The Day Ahead: Another Way to Look at The Range; Why Did MBS Tank?
First off, let's cover the huge drop in MBS prices overnight. Fannie 3.0s, for instance, closed at 103-29 and then began today at 103-23--all this despite a decent overnight rally in Treasuries. Not to worry... this is due to "the roll." The "MBS Prices" you see on the screen at any given moment are dictated by the MBS coupon that's closest to retirement (or 'settlement,' if you prefer).
August coupons are retiring today, and their trading cut-off was yesterday. That leaves September coupons to carry the banner of "MBS Prices," and September coupons have always been at lower prices than August.
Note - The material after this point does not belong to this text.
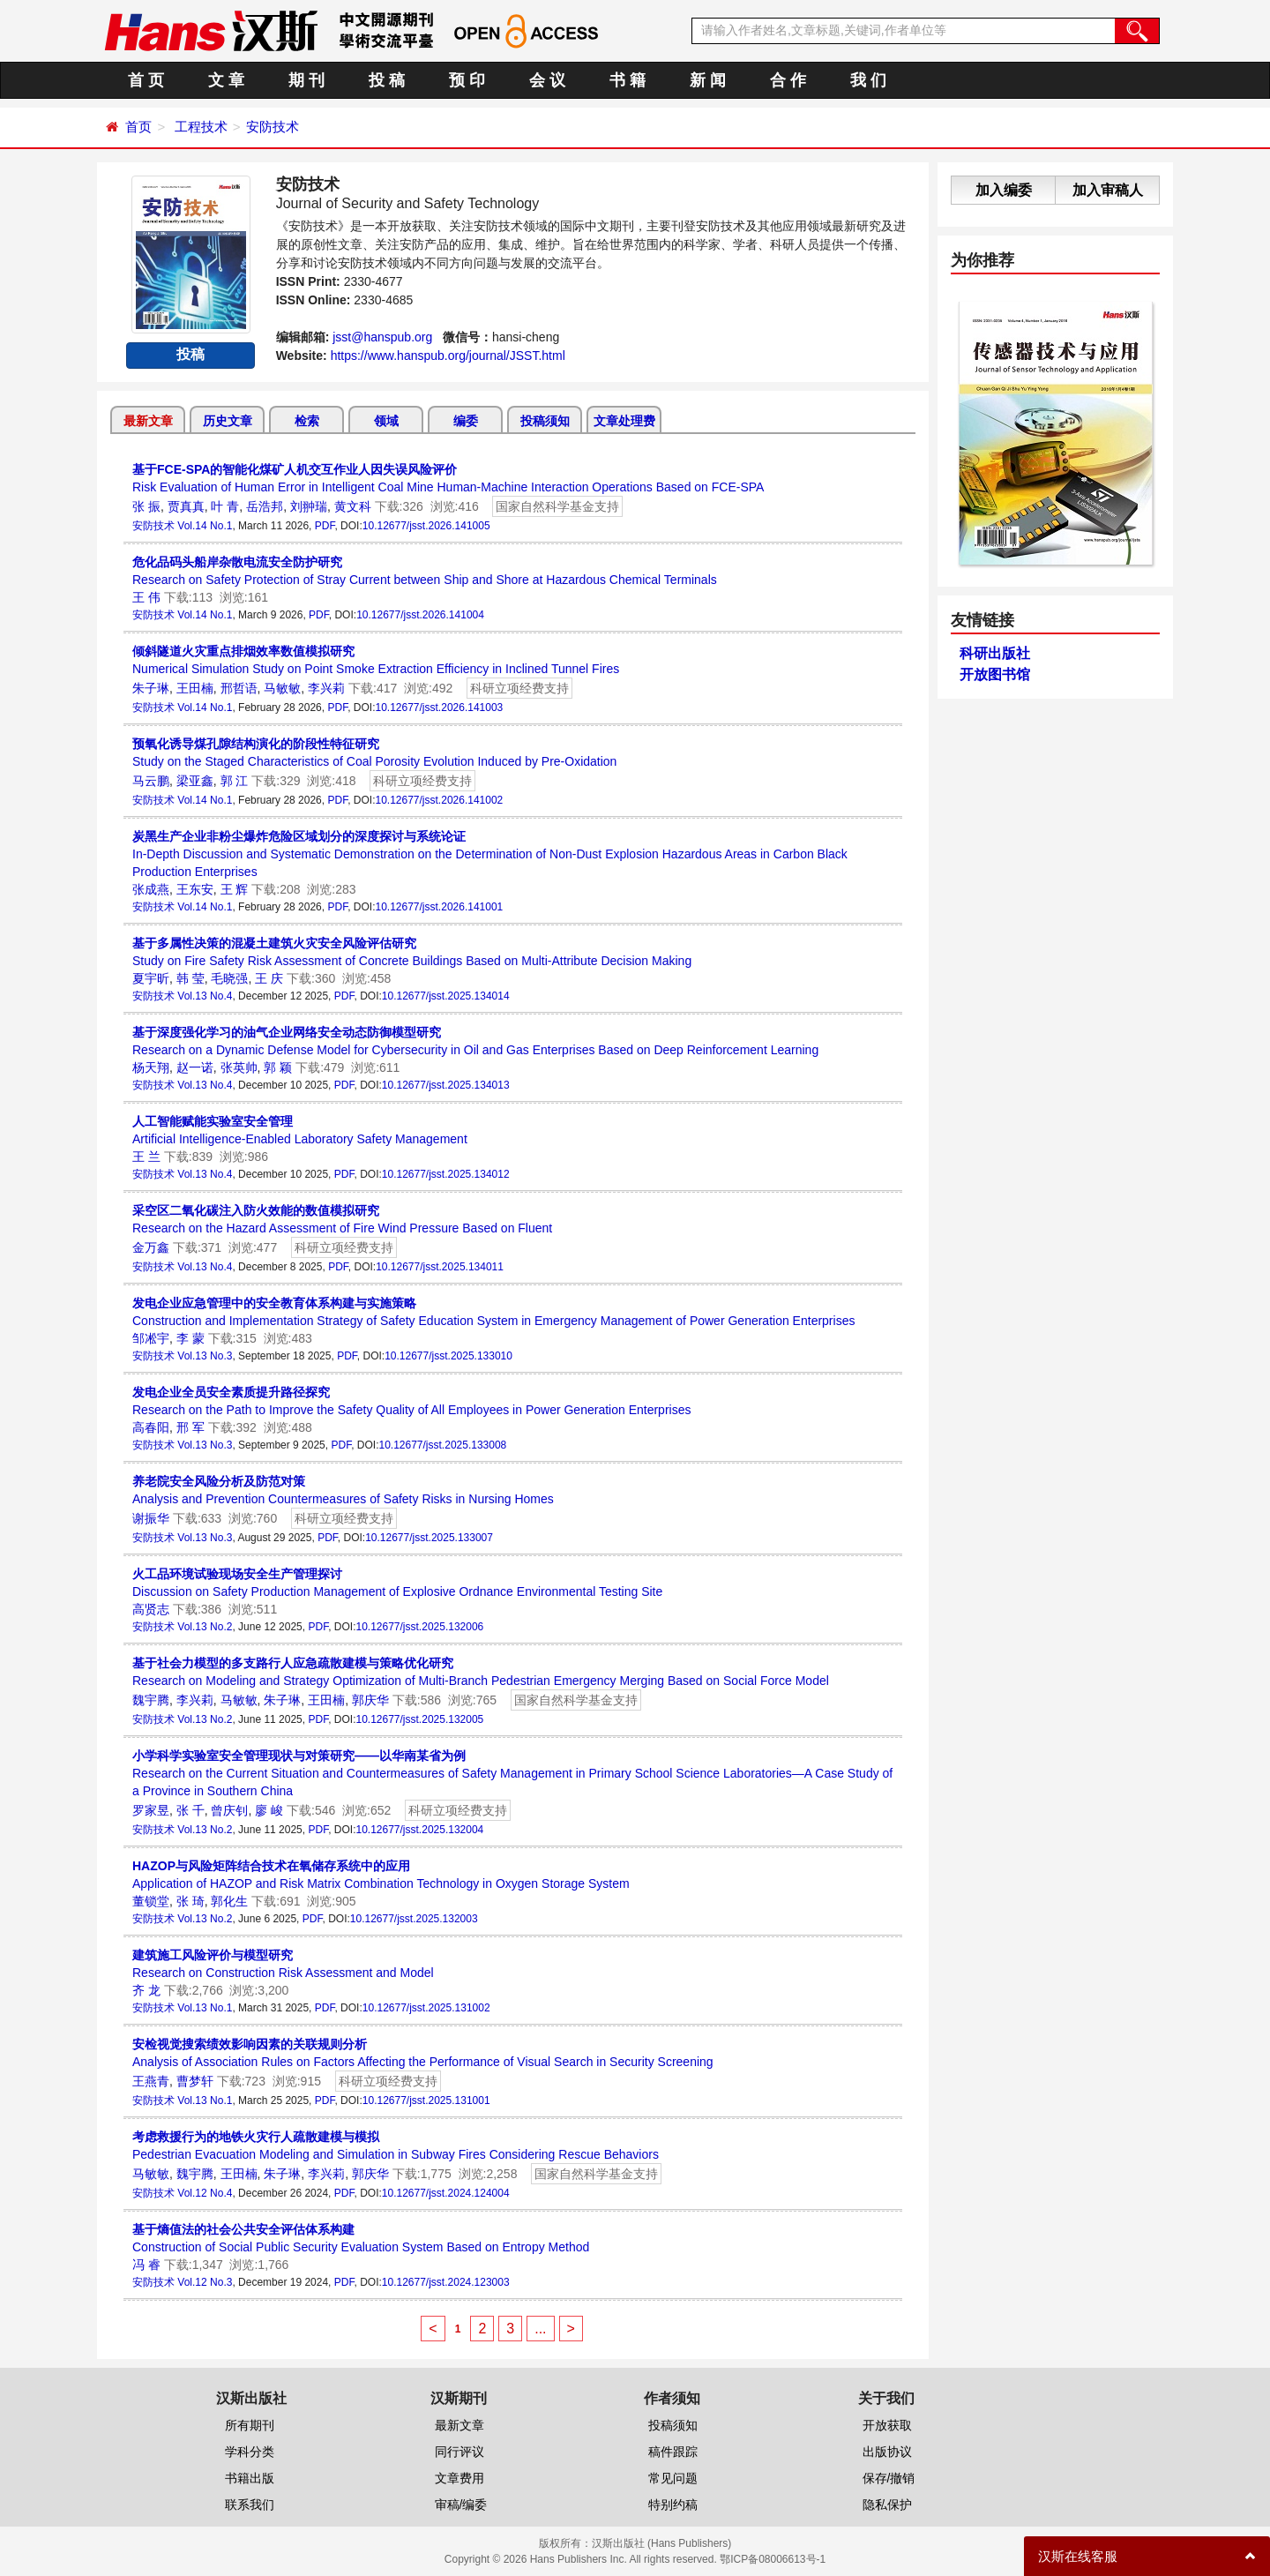 This screenshot has width=1270, height=2576. Describe the element at coordinates (190, 354) in the screenshot. I see `投稿` at that location.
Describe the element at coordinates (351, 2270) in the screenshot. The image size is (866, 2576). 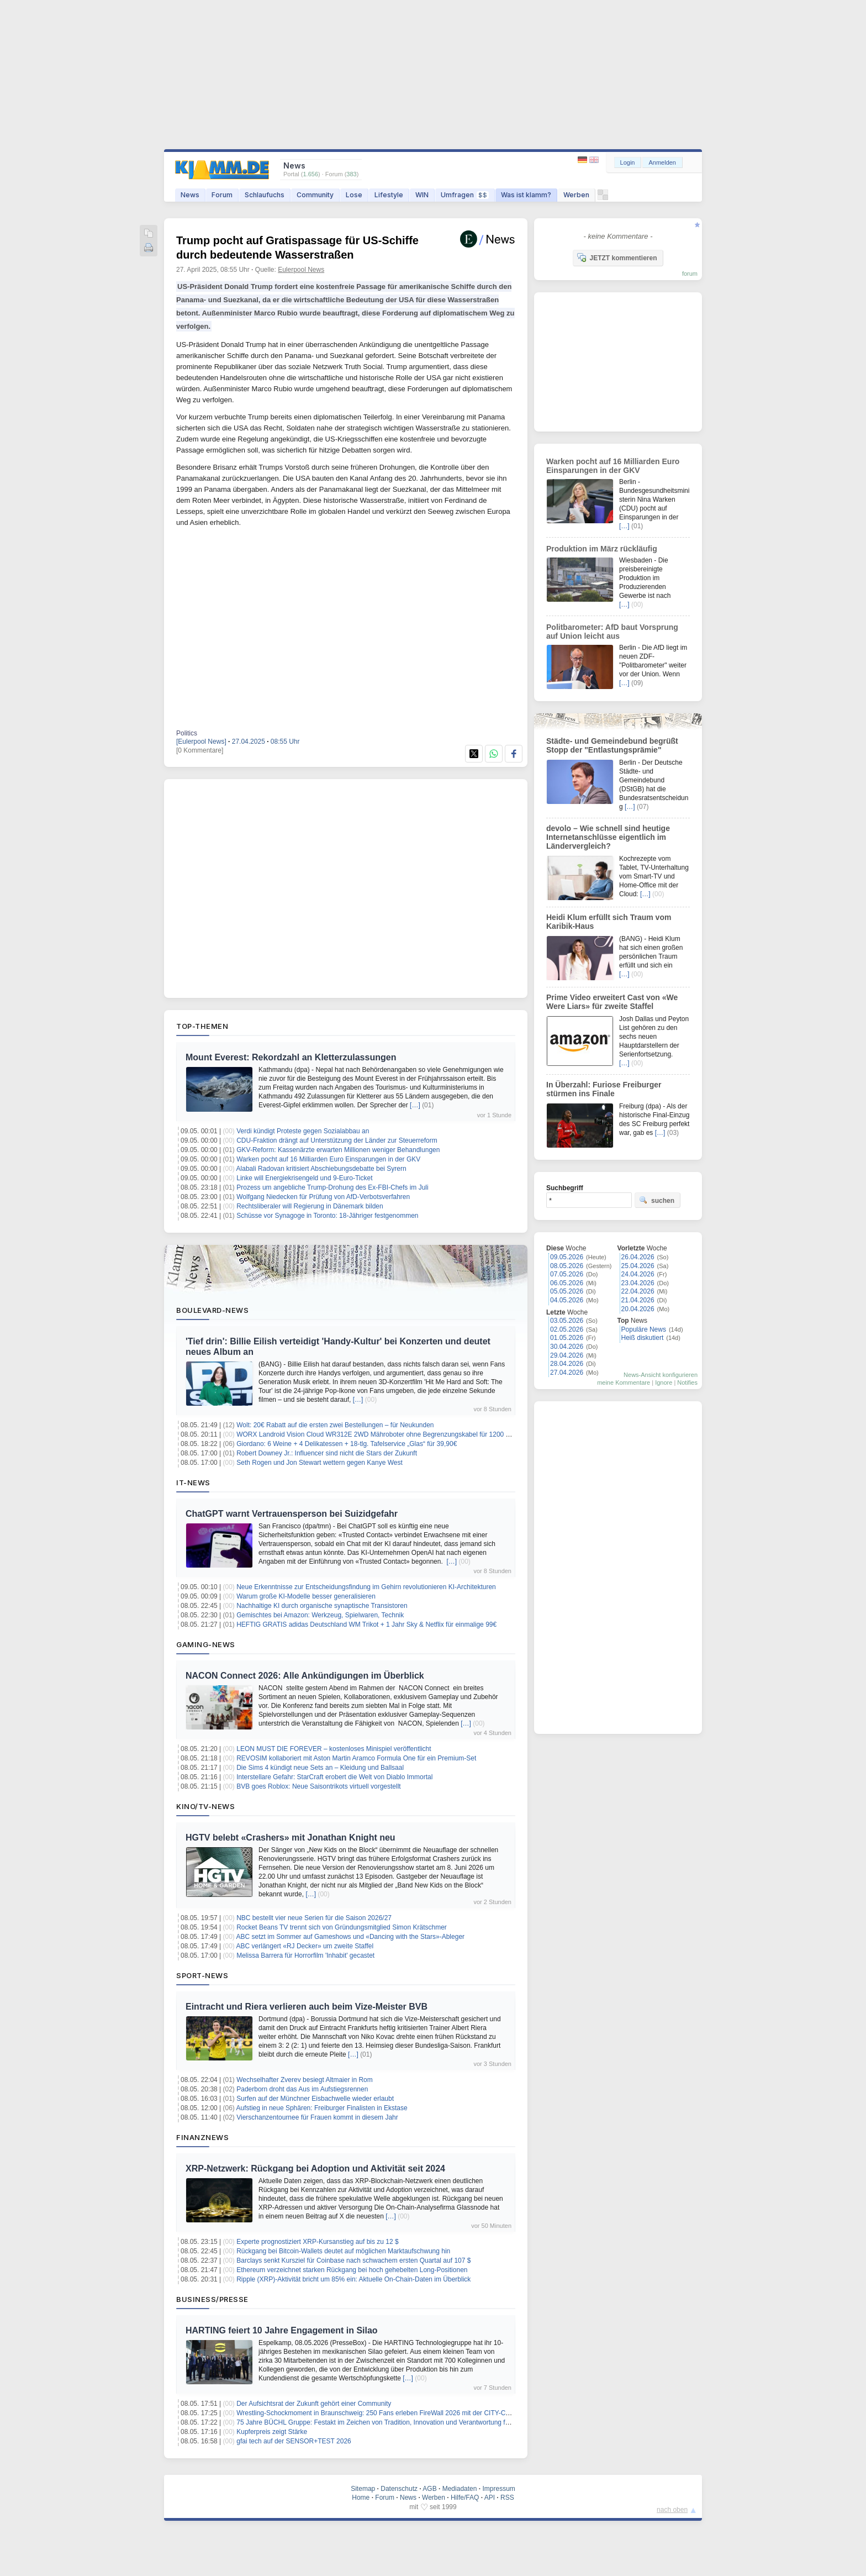 I see `Ethereum verzeichnet starken Rückgang bei hoch gehebelten Long-Positionen` at that location.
In fact, every trailing month is always a lower price than the previous month. This has to do with the fact that the trailing month makes investors wait that much longer to receive their first payment. The closer we get to settlement, the more MBS prices will gradually rise--all other things being equal.
In other words, if nothing ever changed in the marketplace besides the MBS settlement process, then the trailing month would slowly move up to the price of the most-recently-retired month by the time it retired, itself. The bottom line for originators is that "the roll" has no effect on pricing because lenders know all about this process and have actually been trading those trailing month coupons in order to manage parts of the pipeline that won't be closing in time to get in on the current month's delivery.
Moving on... Let's take a look at the bigger picture trend in bond markets. We've been talking about a horizontal range, but today's overnight gains, combined with a few of the recent intraday movements, put us in a position to consider the following triangular/consolidative range. The upper line is still horizontal, resting along the same upper range boundary we've been following. But the lower line is ascending (higher lows). Today's overnight gains put us right on the edge of breaking this consolidative trend, which would be a positive technical development (aka "bond market gains with slightly more significance than any old random gains").
There is no significant economic data on tap today, but there is a significant Treasury auction (10yr) at 1pm. If it goes anything like yesterday's 3yr auction, it will be rousing confirmation of global demand for US debt. It would also be the first stage in confirming a break below more important trend boundaries at 1.52%.